JUSTICE - Le ministre Éric Dupond-Moretti est l'invité de RTL Midi

  • l’année dernière
Pas de pourvoi en cassation après sa relaxe dans le procès pour prise illégale d'intérêts, attaque terroriste près de la Tour Eiffel, drame de Crépol, ultra droite... Le ministre de la Justice Éric Dupond-Moretti répond aux questions de Agnès Bonfillon et Éric Brunet.
Regardez L'invité de RTL Midi du 05 décembre 2023 avec Agnès Bonfillon et Eric Brunet.
Transcript
00:00 Vous êtes sur RTL.
00:02 RTL midi. Agnès Bonfillon, Éric Brunet.
00:07 Il est 12h09, le garde des Sceaux Éric Dupond-Moretti vient d'entrer dans le studio. Bonjour monsieur le ministre.
00:14 Bonjour. Bonjour. Et merci d'avoir choisi RTL. Nous avons beaucoup de questions d'actualité à vous poser.
00:19 Mais avant cela, le procureur général de la Cour de cassation Rémi Heitz a annoncé hier qu'il ne formerait pas
00:26 de pourvoi après le jugement de la Cour de justice de la République. Vous êtes donc définitivement
00:31 relaxé. Est-ce que c'est un soulagement ? Vous redoutiez un pourvoi ? Dans votre tête vous vous étiez préparé à tous les scénarios ?
00:37 Je suis innocenté. Voilà tout ce que j'ai à dire. Je ne ferai pas d'autres commentaires que celui-là.
00:45 On n'a pas toujours été très respectueux de ma présomption d'innocence.
00:49 Et j'espère qu'on le sera davantage de l'autorité de la chose jugée.
00:53 Vous allez garder des cicatrices quand même de cet événement judiciaire qui n'est pas anodin dans votre vie. Je vous ai répondu.
01:00 Venons-en à l'actualité monsieur le ministre. Cette attaque terroriste forcément samedi soir tout près de la tour Eiffel.

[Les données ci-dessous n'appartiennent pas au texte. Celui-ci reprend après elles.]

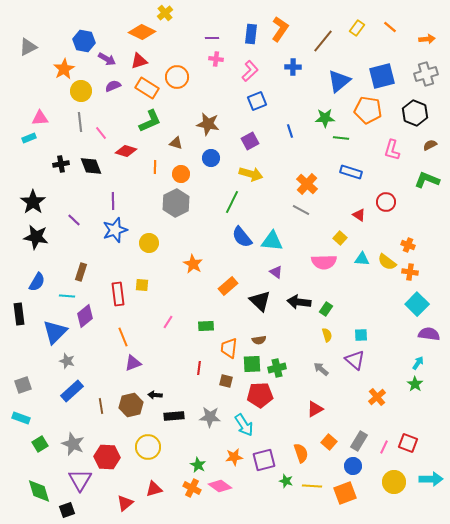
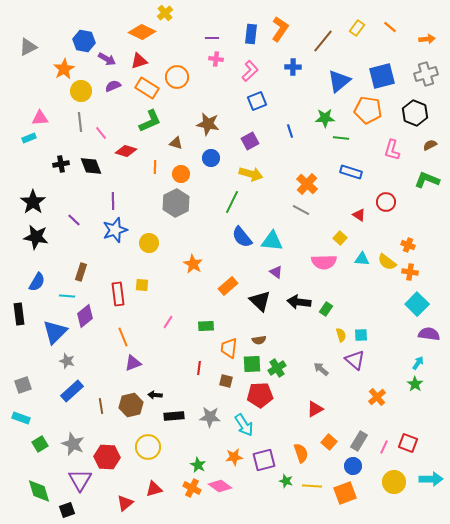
yellow semicircle at (327, 335): moved 14 px right
green cross at (277, 368): rotated 18 degrees counterclockwise
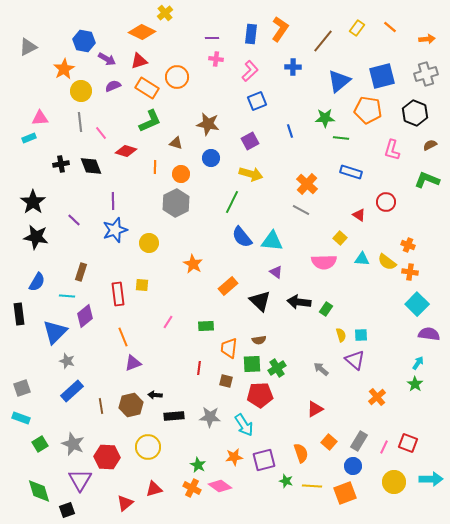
gray square at (23, 385): moved 1 px left, 3 px down
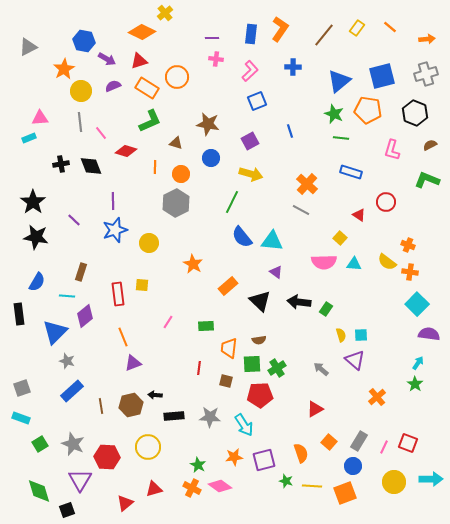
brown line at (323, 41): moved 1 px right, 6 px up
green star at (325, 118): moved 9 px right, 4 px up; rotated 24 degrees clockwise
cyan triangle at (362, 259): moved 8 px left, 5 px down
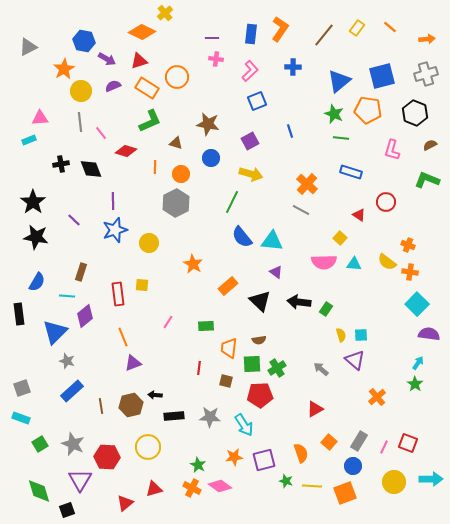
cyan rectangle at (29, 138): moved 2 px down
black diamond at (91, 166): moved 3 px down
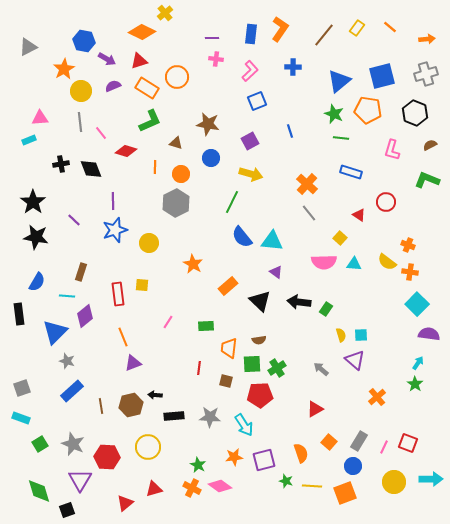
gray line at (301, 210): moved 8 px right, 3 px down; rotated 24 degrees clockwise
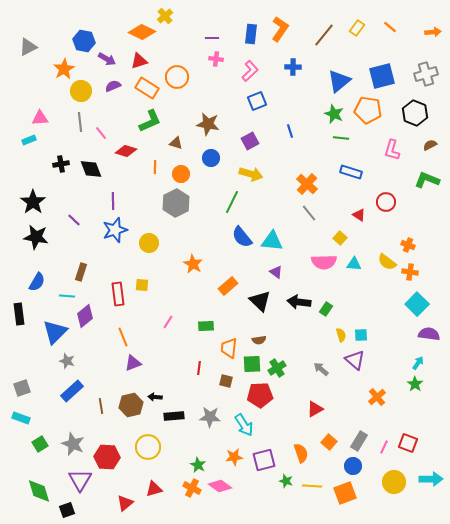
yellow cross at (165, 13): moved 3 px down
orange arrow at (427, 39): moved 6 px right, 7 px up
black arrow at (155, 395): moved 2 px down
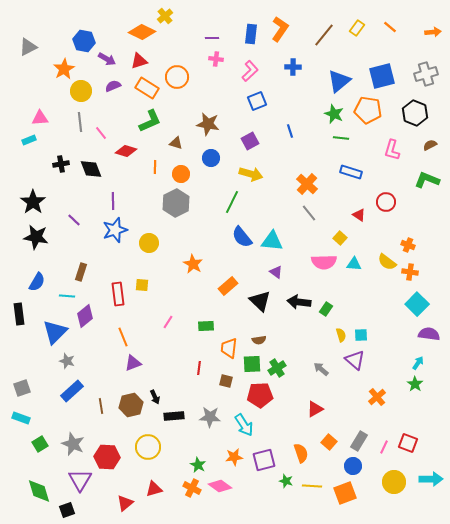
black arrow at (155, 397): rotated 120 degrees counterclockwise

01:06 Aujourd'hui la justice a-t-elle les moyens nécessaires pour empêcher un passage à l'acte comme celui-ci ?
01:13 Empêcher...
01:18 J'ai envie de vous dire la preuve que non puisque malheureusement notre pays est une nouvelle fois en deuil. Vous savez j'étais hier à Bruxelles
01:25 avec tous mes homologues européens. Tous les pays européens ont malheureusement connu le terrorisme.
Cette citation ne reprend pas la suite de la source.